About the project
Andersen is hiring a SRE Engineer with Spanish/Portuguese to improve reliability and performance of a large-scale cloud platform, ensuring high availability, fast incident resolution, and stable operations.
The customer is a large international organization operating in the insurance and risk protection domain, providing a wide range of services for both individual and corporate clients. The customer has a strong global presence, delivers diversified insurance solutions across multiple lines of business, and is known for its mature operational model, financial stability, and well-established expertise in service delivery and claims management.
The project focuses on maintaining and improving the reliability, stability, and operational efficiency of a large-scale cloud-based platform. The team follows Site Reliability Engineering (SRE) principles to ensure high system availability, fast incident resolution, and minimal customer impact.
Responsibilities
- Maintaining high system availability and reliability across cloud-based environments.

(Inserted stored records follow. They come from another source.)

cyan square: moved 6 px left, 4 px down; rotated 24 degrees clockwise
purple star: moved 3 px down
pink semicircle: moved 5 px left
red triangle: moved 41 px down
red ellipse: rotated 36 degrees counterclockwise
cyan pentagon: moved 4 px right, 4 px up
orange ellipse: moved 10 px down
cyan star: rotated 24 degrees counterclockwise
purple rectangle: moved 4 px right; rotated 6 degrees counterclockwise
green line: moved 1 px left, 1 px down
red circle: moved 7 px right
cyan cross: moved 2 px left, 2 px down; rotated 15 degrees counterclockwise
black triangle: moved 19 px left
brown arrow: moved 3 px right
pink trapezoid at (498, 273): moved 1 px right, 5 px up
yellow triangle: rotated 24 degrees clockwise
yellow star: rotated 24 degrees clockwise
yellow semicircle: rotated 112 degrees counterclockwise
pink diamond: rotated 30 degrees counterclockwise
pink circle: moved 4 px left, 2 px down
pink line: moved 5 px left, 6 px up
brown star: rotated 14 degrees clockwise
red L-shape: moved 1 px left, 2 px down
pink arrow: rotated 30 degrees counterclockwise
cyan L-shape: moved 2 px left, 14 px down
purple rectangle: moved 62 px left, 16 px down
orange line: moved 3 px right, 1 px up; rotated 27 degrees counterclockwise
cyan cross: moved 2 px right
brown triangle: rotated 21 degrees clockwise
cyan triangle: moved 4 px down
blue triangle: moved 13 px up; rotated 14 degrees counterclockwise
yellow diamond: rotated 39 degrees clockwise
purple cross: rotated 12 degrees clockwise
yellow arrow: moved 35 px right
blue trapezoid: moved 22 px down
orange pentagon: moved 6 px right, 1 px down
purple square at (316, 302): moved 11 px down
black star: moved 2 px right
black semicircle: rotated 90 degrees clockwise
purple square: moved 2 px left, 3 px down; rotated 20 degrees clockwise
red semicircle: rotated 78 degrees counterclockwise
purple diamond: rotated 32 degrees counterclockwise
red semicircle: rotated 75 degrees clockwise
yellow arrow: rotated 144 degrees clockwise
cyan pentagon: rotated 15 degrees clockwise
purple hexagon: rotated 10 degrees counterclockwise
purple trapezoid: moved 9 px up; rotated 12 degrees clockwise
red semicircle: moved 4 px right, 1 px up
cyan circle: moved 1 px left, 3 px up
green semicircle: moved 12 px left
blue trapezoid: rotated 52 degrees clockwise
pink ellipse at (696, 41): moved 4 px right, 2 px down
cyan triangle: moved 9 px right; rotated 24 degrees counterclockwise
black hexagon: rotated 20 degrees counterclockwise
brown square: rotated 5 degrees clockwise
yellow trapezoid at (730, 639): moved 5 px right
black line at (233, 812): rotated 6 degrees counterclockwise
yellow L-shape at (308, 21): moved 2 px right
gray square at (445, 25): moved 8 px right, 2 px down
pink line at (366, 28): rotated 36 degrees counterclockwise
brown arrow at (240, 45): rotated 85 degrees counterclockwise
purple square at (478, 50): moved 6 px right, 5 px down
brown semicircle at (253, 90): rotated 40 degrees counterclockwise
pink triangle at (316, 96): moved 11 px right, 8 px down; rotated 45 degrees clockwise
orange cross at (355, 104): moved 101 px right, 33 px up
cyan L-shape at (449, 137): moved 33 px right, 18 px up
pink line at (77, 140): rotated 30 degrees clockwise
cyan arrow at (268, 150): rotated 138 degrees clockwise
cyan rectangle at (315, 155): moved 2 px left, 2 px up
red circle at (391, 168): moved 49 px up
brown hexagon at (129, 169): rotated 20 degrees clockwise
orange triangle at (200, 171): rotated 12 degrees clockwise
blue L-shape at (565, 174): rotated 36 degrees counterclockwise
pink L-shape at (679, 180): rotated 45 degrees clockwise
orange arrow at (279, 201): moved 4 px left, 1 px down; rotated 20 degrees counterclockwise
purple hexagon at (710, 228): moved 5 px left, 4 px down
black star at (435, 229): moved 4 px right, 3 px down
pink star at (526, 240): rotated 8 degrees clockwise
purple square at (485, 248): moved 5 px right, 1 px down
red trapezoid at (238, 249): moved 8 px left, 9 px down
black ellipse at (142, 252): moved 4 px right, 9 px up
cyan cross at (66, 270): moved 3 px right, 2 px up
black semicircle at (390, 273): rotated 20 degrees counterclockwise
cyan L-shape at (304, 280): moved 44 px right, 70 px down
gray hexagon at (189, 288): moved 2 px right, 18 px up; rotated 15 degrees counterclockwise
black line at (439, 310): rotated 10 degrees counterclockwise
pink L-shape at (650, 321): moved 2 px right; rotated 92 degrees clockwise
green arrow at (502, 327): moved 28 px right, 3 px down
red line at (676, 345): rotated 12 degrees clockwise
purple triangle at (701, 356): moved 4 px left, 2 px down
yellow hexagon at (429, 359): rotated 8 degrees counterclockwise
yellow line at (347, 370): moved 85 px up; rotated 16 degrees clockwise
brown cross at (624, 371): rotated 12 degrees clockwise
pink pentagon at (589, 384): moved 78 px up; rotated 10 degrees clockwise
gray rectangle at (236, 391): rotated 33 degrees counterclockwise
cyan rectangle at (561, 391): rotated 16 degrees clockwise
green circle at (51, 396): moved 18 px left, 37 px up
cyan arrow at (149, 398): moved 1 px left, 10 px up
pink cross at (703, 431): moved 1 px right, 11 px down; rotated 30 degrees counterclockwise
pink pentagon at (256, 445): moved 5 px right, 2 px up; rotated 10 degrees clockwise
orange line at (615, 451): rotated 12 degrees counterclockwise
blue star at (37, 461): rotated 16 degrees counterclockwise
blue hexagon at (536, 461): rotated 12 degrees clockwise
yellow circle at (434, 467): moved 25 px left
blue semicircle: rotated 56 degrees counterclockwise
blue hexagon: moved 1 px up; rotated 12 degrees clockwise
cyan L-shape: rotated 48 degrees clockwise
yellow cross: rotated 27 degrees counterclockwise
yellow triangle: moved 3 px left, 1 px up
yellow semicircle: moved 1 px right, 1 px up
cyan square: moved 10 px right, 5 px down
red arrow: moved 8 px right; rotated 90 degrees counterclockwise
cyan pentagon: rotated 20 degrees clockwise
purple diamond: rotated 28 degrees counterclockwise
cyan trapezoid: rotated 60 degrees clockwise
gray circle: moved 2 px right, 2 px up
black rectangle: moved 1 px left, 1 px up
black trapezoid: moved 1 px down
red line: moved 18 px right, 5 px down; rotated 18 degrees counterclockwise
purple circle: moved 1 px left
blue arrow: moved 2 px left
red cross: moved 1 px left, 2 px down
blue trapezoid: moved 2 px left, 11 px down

- Designing and implementing monitoring, logging, and alerting solutions.
- Defining and managing SLIs, SLOs, and error budgets.
- Leading incident response, root cause analysis, and post-mortems.
- Automating operational tasks to reduce manual intervention Improve CI/CD pipelines and deployment reliability.
- Building self-healing and auto-remediation solutions.
- Partnering with engineering teams to improve application resilience.
- Participating in capacity planning, scaling, and disaster recovery planning.
- Promoting SRE best practices across development teams.
Requirements
- Experience as a Site Reliability Engineer / Incident Management Engineer for 5+ years.
- Strong experience in Incident Escalation.
- Experience with Azure cloud platforms.
- Experience with Kubernetes administration (AKS / EKS / GKE).
- Experience with containerization technologies (Docker).
- Experience with Infrastructure as Code for X+ years (Terraform preferred).
- Understanding high availability architectures, auto-scaling, and disaster recovery strategies.
- Experience with monitoring and APM tools for X+ years (Dynatrace, Datadog, Prometheus, Azure Monitor, etc.).
- Experience with log aggregation systems (ELK, Loki, Splunk, etc.).
- Experience with distributed tracing solutions (OpenTelemetry preferred).
- Experience with alert configuration, tuning, and reduction of alert fatigue.
- Experience defining and tracking SLIs and SLOs.
- Level of English – from Intermediate+ and above.
- Level of Spanish/Portuguese – from Upper-Intermediate and above.
Why join us
- Experience in teamwork with leaders in FinTech, Healthcare, Retail, Telecom, and others. Andersen cooperates with such businesses as Samsung, Siemens, Johnson & Johnson, BNP Paribas, Ryanair, Mercedes, TUI, Verivox, Allianz, T-Systems, etc..
- The opportunity to change the project and/or develop expertise in an interesting business domain.
- Guarantee of professional, financial, and career growth! The company has introduced systems of mentoring and adaptation for each new employee.
- The opportunity to earn additional up to 1,000 USD per month by participating in the company's activities.
- Access to the corporate training portal, where the entire knowledge base of the company is collected and which is constantly updated.
- Bright corporate life (parties / pizza days / PlayStation / fruits / coffee / snacks / movies).
- Certification compensation (AWS, PMP, etc).
- Referral program.
- English courses.
- Private health insurance and compensation for sports activities.